For years, the information we've received through our feedback questionnaire has been delivered to the practice leadership as a marker of how things are going. We also get individual comments on select patient's experiences, including whether they had positive or negative experiences at our practice, with our providers, and with all of the members of our teams.

Yes, we all love getting those nice positive comments like, "Dr. Pelzman is the best!"

And even when we get bad ones, they are certainly opportunities to think about how we're doing things and to consider ways to improve.

But at a certain point during this particular report out meeting, I was struck by the fact that one of our questions received far fewer responses. Compared to all the other questions, less than half the number of patients answered this one particular question.

When one question doesn't get answered by that many people, it first suggests that the data we've gotten is probably not very reliable, and second, perhaps that question isn't really getting to the point we're trying to answer.

If a far lower percentage of respondents answers a particular question, maybe the question is worded poorly? Maybe we're asking the wrong thing? Maybe we should ask patients why they're not answering it?

I'm quite sure that the people who created these patient feedback questionnaires are satisfied that they have created perfect questions, that they are positive the things they are asking are what patients want to tell us and what we need answers to.

Sure, if patients tell us the number one problem they have with our practice is no one answers the phone, then we have a responsibility to respond and fix it, no matter what it takes. If patients feel our communication and follow-up is lacking, then we need to pour resources into making sure this happens the right way, at the right time for every patient after their visits with us.

But if there's one question no one is answering, maybe we shouldn't be asking it?

Or maybe we should be asking them after they don't answer it why they didn't?

Maybe we're not getting at what we think we're getting at.

With all the data we are able to collect across the spectrum of our care -- including how many patients we are seeing, how we are billing, how compliant we are with all the boxes we need to check, how good are we at ensuring everyone is completing their healthcare maintenance items, all the quality reports and data generated -- we need to make sure of two things. First, that we get this to the providers and the rest of the team in the right way, in a format that's useful to them. But also, we need to ask if there's something we're not looking at the right way.

Just as restaurants look at online reviews with a knowing eye -- understanding that the people who post are either those who had a great experience or a terrible one -- we in healthcare need to look at this information and decide if this is going to help us change what we do to better take care of our patients, or if we really just need to rethink how we are asking the questions.

To do this, we need to first find out whether this question is not being answered just at our institution, or across all institutions where these questionnaires are delivered. And, once we have that information, we should be able to go back to the people who wrote these questions and say, can you rethink this question or can we find a better way to ask it to get at what we're really trying to get answered?
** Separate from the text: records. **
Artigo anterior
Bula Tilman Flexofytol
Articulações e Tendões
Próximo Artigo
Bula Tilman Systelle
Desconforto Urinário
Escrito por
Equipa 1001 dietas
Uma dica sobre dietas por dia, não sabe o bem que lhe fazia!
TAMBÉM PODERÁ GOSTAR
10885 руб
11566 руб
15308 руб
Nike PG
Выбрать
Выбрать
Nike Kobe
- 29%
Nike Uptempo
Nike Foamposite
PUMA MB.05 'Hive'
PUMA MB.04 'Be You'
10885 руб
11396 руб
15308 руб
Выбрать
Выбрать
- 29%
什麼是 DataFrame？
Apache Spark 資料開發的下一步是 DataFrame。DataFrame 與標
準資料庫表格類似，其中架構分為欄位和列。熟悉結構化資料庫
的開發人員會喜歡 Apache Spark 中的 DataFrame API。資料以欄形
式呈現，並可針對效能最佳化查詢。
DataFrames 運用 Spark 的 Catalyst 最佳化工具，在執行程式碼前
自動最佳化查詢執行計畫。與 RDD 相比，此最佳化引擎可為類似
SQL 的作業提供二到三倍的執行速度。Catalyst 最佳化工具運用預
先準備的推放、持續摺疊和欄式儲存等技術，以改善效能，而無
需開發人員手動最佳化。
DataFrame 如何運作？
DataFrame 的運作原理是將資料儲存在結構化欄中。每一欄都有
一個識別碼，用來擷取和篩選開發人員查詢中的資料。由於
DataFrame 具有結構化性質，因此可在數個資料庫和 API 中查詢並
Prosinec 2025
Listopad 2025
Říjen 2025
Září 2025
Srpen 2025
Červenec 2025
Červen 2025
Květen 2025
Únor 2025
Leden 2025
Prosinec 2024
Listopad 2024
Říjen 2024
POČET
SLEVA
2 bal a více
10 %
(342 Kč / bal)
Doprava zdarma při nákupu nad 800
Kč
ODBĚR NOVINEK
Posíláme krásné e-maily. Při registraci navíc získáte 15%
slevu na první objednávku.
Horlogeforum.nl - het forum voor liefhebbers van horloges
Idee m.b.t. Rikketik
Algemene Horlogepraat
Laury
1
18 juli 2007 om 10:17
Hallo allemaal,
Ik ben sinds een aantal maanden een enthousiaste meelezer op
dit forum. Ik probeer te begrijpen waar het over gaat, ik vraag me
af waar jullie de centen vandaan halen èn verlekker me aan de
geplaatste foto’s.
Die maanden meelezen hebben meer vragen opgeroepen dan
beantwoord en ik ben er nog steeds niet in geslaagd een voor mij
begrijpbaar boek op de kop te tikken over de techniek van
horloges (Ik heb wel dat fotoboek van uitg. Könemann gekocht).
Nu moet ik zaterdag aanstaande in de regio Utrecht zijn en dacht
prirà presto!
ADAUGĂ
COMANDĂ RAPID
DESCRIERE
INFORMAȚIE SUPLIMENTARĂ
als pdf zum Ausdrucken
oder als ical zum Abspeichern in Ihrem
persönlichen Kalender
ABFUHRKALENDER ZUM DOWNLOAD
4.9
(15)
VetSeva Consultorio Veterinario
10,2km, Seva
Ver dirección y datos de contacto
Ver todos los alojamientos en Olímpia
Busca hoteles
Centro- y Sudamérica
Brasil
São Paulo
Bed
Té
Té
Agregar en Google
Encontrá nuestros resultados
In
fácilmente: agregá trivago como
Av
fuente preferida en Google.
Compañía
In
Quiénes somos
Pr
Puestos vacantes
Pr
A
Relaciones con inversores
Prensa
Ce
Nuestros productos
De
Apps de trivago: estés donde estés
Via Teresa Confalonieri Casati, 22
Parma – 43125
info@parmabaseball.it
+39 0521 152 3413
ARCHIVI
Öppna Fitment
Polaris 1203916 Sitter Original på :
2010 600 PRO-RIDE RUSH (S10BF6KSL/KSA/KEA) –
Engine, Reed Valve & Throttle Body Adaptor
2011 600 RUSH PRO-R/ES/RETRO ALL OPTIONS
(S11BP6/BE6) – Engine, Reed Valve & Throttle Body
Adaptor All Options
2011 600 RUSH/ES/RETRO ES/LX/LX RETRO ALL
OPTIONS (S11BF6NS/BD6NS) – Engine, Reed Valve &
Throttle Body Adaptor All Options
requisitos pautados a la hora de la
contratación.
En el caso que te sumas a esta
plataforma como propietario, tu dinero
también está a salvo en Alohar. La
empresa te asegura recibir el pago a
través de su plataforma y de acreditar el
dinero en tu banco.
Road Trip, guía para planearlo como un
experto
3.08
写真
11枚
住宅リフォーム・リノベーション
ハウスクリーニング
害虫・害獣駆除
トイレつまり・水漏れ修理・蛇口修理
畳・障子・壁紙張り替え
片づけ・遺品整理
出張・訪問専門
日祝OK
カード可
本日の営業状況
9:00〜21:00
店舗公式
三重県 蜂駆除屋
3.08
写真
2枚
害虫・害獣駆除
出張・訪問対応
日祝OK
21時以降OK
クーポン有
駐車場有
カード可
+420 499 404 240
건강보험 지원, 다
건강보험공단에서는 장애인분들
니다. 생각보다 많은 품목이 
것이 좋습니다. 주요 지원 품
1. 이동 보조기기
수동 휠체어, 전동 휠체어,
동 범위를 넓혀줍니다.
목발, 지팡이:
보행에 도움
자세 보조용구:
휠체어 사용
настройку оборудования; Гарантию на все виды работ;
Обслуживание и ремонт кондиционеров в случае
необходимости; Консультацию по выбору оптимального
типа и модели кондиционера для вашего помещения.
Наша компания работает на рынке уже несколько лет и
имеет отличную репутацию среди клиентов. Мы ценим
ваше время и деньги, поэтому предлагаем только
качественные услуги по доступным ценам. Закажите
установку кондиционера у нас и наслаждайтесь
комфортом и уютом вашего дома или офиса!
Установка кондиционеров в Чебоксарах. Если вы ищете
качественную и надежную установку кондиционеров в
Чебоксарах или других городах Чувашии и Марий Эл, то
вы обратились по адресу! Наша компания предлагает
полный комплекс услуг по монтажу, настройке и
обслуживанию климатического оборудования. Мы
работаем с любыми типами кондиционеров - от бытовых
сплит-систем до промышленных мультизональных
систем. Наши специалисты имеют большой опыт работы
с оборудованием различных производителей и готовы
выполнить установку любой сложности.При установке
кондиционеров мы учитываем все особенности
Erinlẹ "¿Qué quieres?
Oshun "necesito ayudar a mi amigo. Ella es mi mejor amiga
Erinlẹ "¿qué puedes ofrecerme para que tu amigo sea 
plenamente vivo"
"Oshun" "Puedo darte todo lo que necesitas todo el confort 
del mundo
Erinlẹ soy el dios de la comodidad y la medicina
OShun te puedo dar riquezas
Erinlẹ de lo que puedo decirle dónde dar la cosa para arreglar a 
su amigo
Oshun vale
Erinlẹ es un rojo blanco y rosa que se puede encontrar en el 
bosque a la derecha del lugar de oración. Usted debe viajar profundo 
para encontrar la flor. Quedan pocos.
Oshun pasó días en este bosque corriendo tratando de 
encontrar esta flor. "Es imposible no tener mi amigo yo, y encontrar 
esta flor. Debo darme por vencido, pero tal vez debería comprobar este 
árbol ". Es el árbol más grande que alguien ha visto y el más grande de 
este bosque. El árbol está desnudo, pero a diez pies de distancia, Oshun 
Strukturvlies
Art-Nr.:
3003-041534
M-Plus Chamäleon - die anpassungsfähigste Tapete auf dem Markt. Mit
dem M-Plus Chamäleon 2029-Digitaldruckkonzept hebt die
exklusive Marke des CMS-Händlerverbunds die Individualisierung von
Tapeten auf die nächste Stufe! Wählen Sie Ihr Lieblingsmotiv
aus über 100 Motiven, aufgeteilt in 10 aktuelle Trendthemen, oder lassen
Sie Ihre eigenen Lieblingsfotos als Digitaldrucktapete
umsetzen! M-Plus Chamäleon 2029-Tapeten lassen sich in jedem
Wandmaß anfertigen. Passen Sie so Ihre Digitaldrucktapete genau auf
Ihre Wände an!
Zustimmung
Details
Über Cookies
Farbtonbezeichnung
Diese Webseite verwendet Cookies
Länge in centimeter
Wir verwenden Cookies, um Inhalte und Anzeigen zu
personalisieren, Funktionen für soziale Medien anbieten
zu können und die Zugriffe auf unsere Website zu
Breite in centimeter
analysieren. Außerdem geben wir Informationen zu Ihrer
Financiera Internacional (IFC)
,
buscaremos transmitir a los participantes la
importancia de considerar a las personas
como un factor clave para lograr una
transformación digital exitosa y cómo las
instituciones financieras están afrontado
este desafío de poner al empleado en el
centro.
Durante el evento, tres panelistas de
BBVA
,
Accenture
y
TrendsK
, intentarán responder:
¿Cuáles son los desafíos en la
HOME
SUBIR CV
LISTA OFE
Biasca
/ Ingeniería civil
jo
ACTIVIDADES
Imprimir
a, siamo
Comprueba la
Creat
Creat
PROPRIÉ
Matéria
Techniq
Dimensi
Because if no one is answering the question, then it's probably not worth asking.

Providers are overwhelmed with dashboards, report cards, feedback, and daily, weekly, and monthly emails about how we are doing on so many measures. It's in our best interest to make sure this isn't just more noise, that it's quality information that is helpful, actionable, and reliable.

At the end of the meeting to review the findings from our questionnaire, I suggested we go through this process, find out if the response rate on this particular question was low at other institutions, and then approach the parent organization administering these questionnaires to consider if their questions needed tweaking.

No one wanted to really take responsibility for looking into this, but I'm hopeful we can keep this going, that we can improve the questionnaire so that we can improve our practice.

And the question is ...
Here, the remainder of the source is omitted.